Classic detective fiction is the type of fiction that really makes a reader focus on the pages. These types of stories are not generally very gory or bloody as such stories can be today, but they do hold some blood and gore inside the pages; they just release it shortly and at proper intervals. The history of classic detective fiction is interesting to say the least. Most critics agree that classic detective fiction rose from the pages around 1841 when the famous Edgar Allen Poe wrote the story of The Murders in the Rue Morgue. His character, Dupin, is able to solve the crimes that were unable to be solved by the police thereby paving the way for future detectives to come along and do the same.
He created the dazzling detective who attempts to solve the perplexing crime and the aloof colleague (or friend) who records every bit of the case in detail. The police, of course are lost. They appear to be unsure of which road to follow and by the end they are completely astonished as everything is laid out before them by the hero (the detective). After Poe’s discovery and subsequent tale, there were many attempts at successful detective fiction but none were notable until Recollections of a Detective Police Officer by Waters.
At this point, the stories had become almost unreadable since there really was no literary attempt. The end to hack writing came in 1859 when Wilkie Collins’ The Woman in White forced other writers to show some sort of a literary effort to be able to compete. The other notable novel that followed in Collins’ footsteps was Hugo’s Les Miserables (1862) which is still immensely popular in theatre today. Novels such as this were published for years, giving the public reason to believe that there would never be an evolution of the genre.
However, in 1887, Sherlock Holmes emerged from the pages of Beeton’s Christmas Annual. Unfortunately, the original story did not take off at first. The intricate character had seemed doomed to fade into the pages and be lost forever. Four years later, in 1890, Lippincott picked up Doyle and put him on contract to write more Holmes stories.

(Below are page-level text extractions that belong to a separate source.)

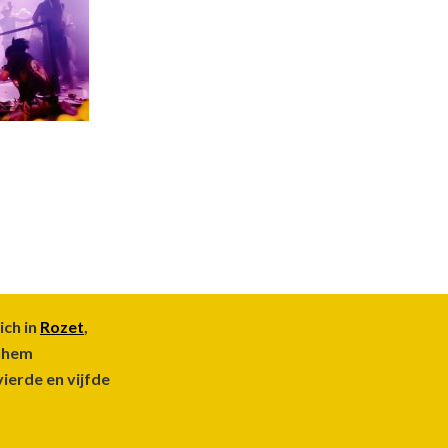
ich in
Rozet
,
rnhem
vierde en vijfde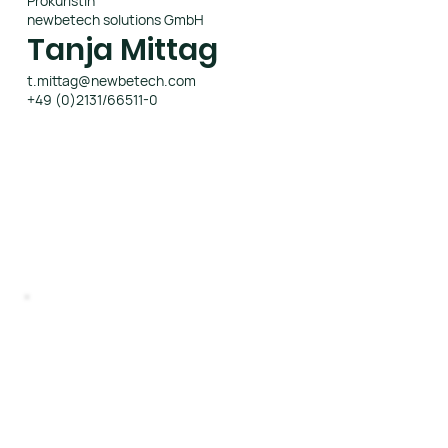
Prokuristin
newbetech solutions GmbH
Tanja Mittag
t.mittag@newbetech.com
+49 (0)2131/66511-0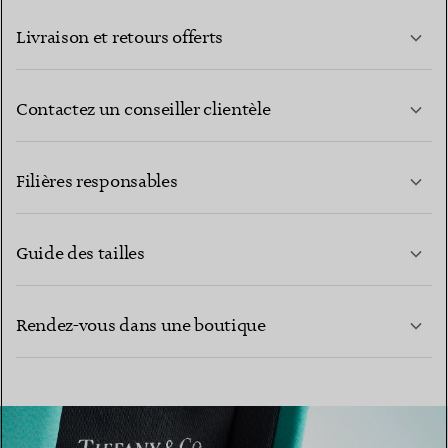
Livraison et retours offerts
Contactez un conseiller clientèle
EN SAVOIR PLUS
Filières responsables
Guide des tailles
CONTACTEZ-NOUS
Rendez-vous dans une boutique
EN SAVOIR PLUS
EN SAVOIR PLUS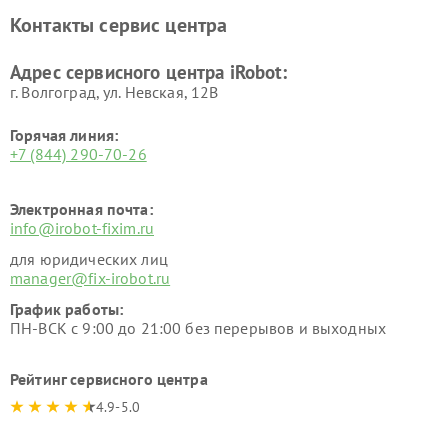
Контакты сервис центра
Адрес сервисного центра iRobot:
г. Волгоград, ул. Невская, 12В
Горячая линия:
+7 (844) 290-70-26
Электронная почта:
info@irobot-fixim.ru
для юридических лиц
manager@fix-irobot.ru
График работы:
ПН-ВСК с 9:00 до 21:00 без перерывов и выходных
Рейтинг сервисного центра
4.9-5.0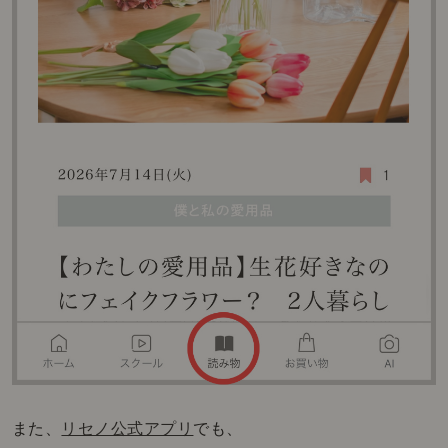
また、
リセノ公式アプリ
でも、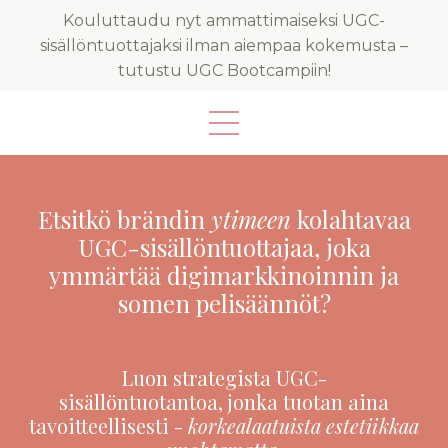
Kouluttaudu nyt ammattimaiseksi UGC-
sisällöntuottajaksi ilman aiempaa kokemusta –
tutustu UGC Bootcampiin!
Etsitkö brändin
ytimeen
kolahtavaa
UGC-sisällöntuottajaa, joka
ymmärtää digimarkkinoinnin ja
somen pelisäännöt?
Luon strategista
UGC-
sisällöntuotantoa,
jonka tuotan aina
tavoitteellisesti -
korkealaatuista estetiikkaa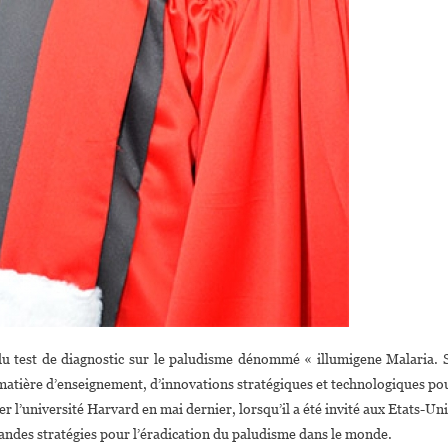
 du test de diagnostic sur le paludisme dénommé « illumigene Malaria. 
 matière d’enseignement, d’innovations stratégiques et technologiques po
er l’université Harvard en mai dernier, lorsqu’il a été invité aux Etats-Uni
randes stratégies pour l’éradication du paludisme dans le monde.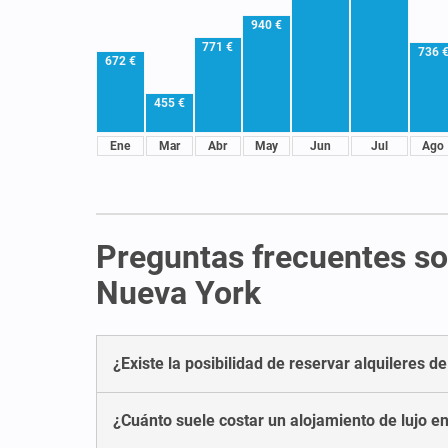
940 €
771 €
736 
672 €
455 €
Ene
Mar
Abr
May
Jun
Jul
Ago
Preguntas frecuentes sob
Nueva York
¿Existe la posibilidad de reservar alquileres d
¿Cuánto suele costar un alojamiento de lujo e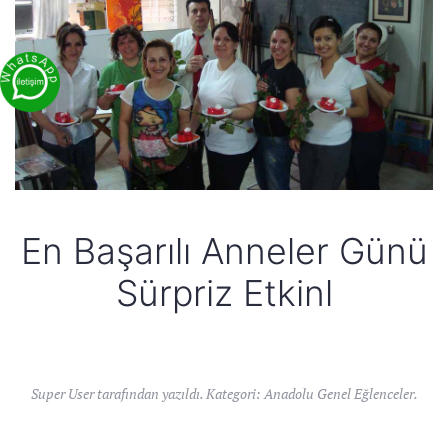
En Başarılı Anneler Günü
Sürpriz Etkinl
Super User tarafından yazıldı. Kategori:
Anadolu Genel Eğlenceler
.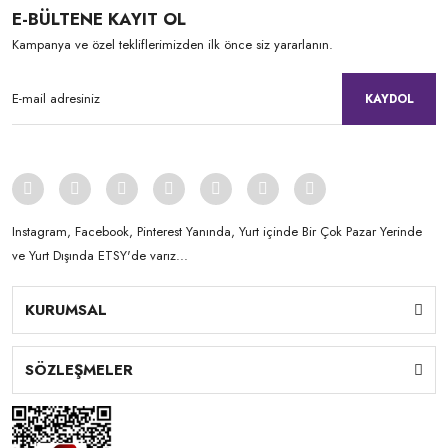
E-BÜLTENE KAYIT OL
Kampanya ve özel tekliflerimizden ilk önce siz yararlanın.
KAYDOL
Instagram, Facebook, Pinterest Yanında, Yurt içinde Bir Çok Pazar Yerinde
ve Yurt Dışında ETSY'de varız...
KURUMSAL
SÖZLEŞMELER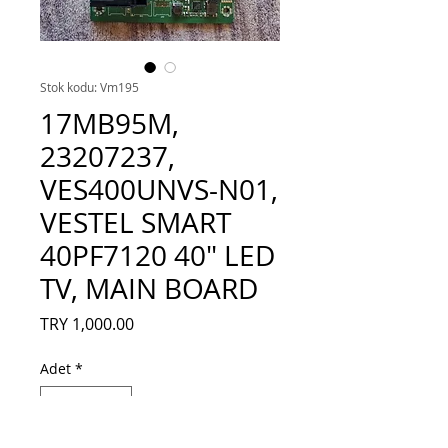
Stok kodu: Vm195
17MB95M,
23207237,
VES400UNVS-N01,
VESTEL SMART
40PF7120 40" LED
TV, MAIN BOARD
Fiyat
TRY 1,000.00
Adet
*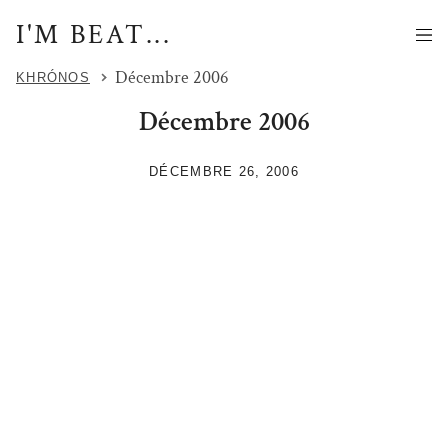
I'M BEAT...
Décembre 2006
KHRÓNOS
Décembre 2006
DÉCEMBRE 26, 2006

Strand magazine also began publishing Doyle’s detective stories. This is when the craze began. The first stories were combined into a book to form a series. The Adventures of Sherlock Holmes was enormously successful, and so was the following series, The Memoirs of Sherlock Holmes, even though Doyle made a decision to kill of Holmes in this series. Of course, since this was now a very popular character, the death of Holmes generated anger and protest among the public. The demand for Sherlock Holmes was greater than ever.
Although Doyle obviously did not want to do it, he was finally forced to bring the character back to life around 1905 to appease both the public and the publishers. This character and the cases that he participated in changed the way that detective fiction would be written from then on. Doyle is now considered to have paved the way for the Golden Age of Detective Fiction.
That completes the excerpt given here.